Date: 2008-09-21 08:18 pm (UTC)
From: [identity profile] just-ruth.livejournal.com
Everything I know of the Fourth Branch of the Mabinogion I learned from Evangeline Walton. :)

Date: 2008-09-21 08:24 pm (UTC)
ext_27060: Sumer is icomen in; llude sing cucu! (Default)
From: [identity profile] rymenhild.livejournal.com
I actually haven't been able to get past the first three chapters of Walton's First Branch. I'm not sure what stopped me, although it might have been a tone of pervasive despair that I wasn't in the mood to deal with when I was trying to read it.

Do you recommend Walton?

Date: 2008-09-21 08:45 pm (UTC)
From: [identity profile] just-ruth.livejournal.com
I've been reading and enjoying her quadrology since I discovered it in 1978. The only book I have trouble reading through is "the Children of Llyr" because the ending is so horrible.

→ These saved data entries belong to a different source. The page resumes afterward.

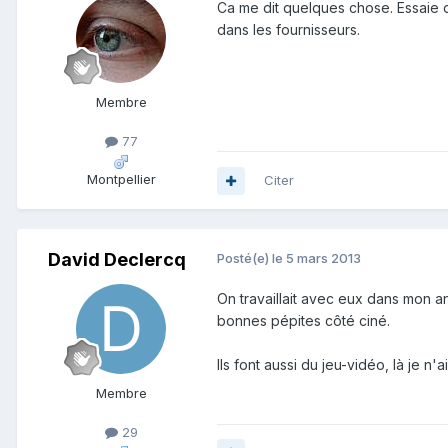
Ca me dit quelques chose. Essaie d
dans les fournisseurs.
Membre
77
Montpellier
Citer
David Declercq
Posté(e)
le 5 mars 2013
On travaillait avec eux dans mon a
bonnes pépites côté ciné.
Ils font aussi du jeu-vidéo, là je n'
Membre
29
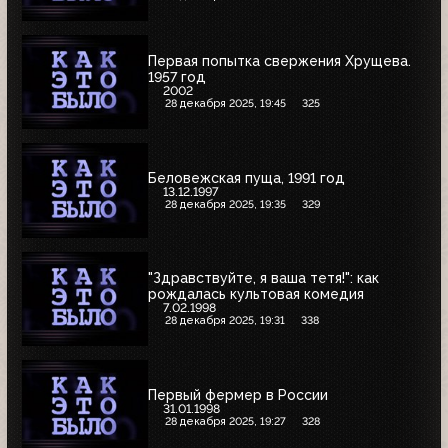
Первая попытка свержения Хрущева.
1957 год
2002
28 декабря 2025, 19:45
325
Беловежская пуща, 1991 год
13.12.1997
28 декабря 2025, 19:35
329
"Здравствуйте, я ваша тетя!": как
рождалась культовая комедия
7.02.1998
28 декабря 2025, 19:31
338
Первый фермер в России
31.01.1998
28 декабря 2025, 19:27
328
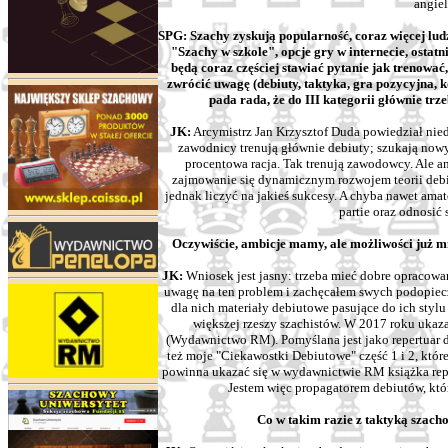
angiel
SPG: Szachy zyskują popularność, coraz więcej lud
"Szachy w szkole", opcje gry w internecie, ostatn
będą coraz częściej stawiać pytanie jak trenować,
zwrócić uwagę (debiuty, taktyka, gra pozycyjna, ko
pada rada, że do III kategorii głównie tr
JK:
Arcymistrz Jan Krzysztof Duda powiedział ni
zawodnicy trenują głównie debiuty; szukają nowyc
procentowa racja. Tak trenują zawodowcy. Ale a
zajmowanie się dynamicznym rozwojem teorii deb
jednak liczyć na jakieś sukcesy. A chyba nawet ama
partie oraz odnosić
Oczywiście, ambicje mamy, ale możliwości już mn
JK:
Wniosek jest jasny: trzeba mieć dobre opracowa
uwagę na ten problem i zachęcałem swych podopie
dla nich materiały debiutowe pasujące do ich stylu
większej rzeszy szachistów. W 2017 roku ukaza
(Wydawnictwo RM). Pomyślana jest jako repertuar 
też moje "Ciekawostki Debiutowe" część 1 i 2, któr
powinna ukazać się w wydawnictwie RM książka rep
Jestem więc propagatorem debiutów, kt
Co w takim razie z taktyką szach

I love "the Song of Rhiannon" the best, because she describes the relationship between the older Rhiannon and Manawyddian (and I'm pretty sure I didn't spell that right, but I'm not looking it up right now) in terms that as *I* got older, I find very realistic.

Her writing improves from one book to the other, and I adore her lyrical descriptions. The fourth branch is a little grating because she really makes Arianhrod into a spoilt tantrum-thrower, but on the whole I like her viewpoint of the changing society from the matriarchal to the patriachal.